Wherever a line below holds the word "ensure", copy that line.

- - - - - - -

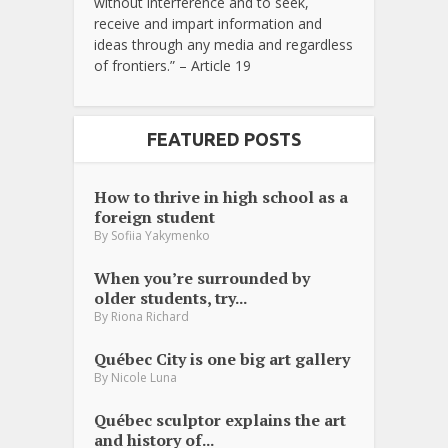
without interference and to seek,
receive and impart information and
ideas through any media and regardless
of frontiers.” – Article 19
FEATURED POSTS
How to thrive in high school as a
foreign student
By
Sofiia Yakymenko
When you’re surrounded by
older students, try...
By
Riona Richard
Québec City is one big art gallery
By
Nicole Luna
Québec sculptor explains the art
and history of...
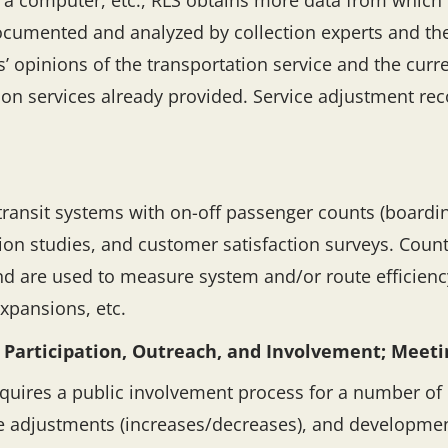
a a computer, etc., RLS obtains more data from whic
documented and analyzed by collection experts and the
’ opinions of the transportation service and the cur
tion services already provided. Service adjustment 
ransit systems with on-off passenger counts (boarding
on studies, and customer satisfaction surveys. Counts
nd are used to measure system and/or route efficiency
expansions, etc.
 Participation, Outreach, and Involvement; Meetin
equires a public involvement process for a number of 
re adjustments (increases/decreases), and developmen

- - - - - - -

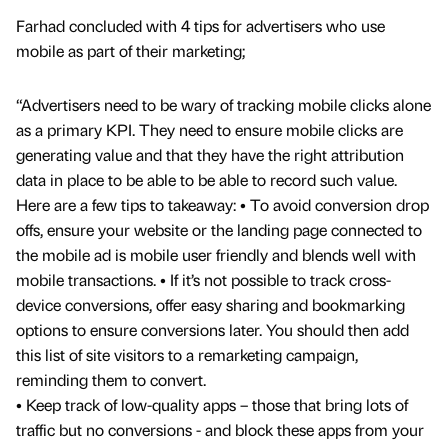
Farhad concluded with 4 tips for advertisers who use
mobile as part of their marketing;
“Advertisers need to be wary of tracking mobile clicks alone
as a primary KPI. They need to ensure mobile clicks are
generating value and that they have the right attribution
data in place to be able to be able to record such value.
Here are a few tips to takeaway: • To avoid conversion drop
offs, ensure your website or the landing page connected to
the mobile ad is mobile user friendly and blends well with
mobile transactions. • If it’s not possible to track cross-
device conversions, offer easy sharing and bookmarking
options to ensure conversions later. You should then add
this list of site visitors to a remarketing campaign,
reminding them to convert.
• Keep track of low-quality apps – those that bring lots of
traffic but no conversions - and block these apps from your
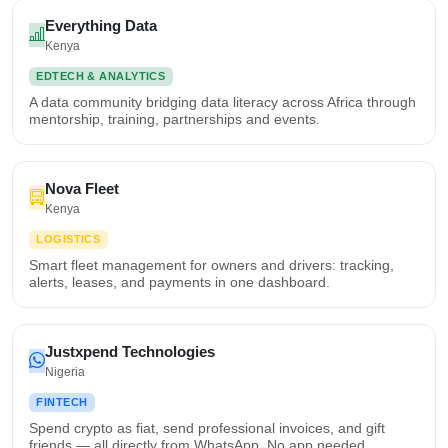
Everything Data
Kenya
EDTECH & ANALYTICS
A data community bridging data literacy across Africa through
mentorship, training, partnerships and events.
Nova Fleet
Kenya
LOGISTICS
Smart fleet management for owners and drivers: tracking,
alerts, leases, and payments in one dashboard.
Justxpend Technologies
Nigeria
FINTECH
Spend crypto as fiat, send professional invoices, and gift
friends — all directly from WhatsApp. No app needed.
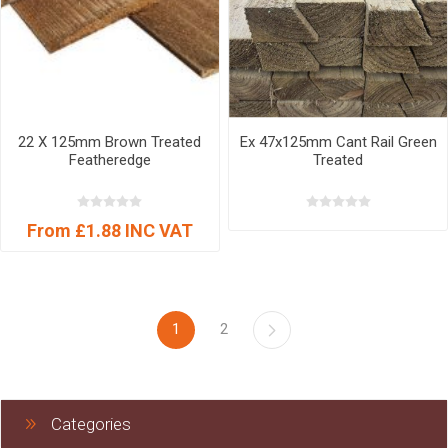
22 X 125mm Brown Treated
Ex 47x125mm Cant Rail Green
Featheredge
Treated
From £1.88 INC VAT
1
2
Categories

- - - - - - -

» **Task output**
as a primary KPI. They need to ensure mobile clicks are
offs, ensure your website or the landing page connected to
options to ensure conversions later. You should then add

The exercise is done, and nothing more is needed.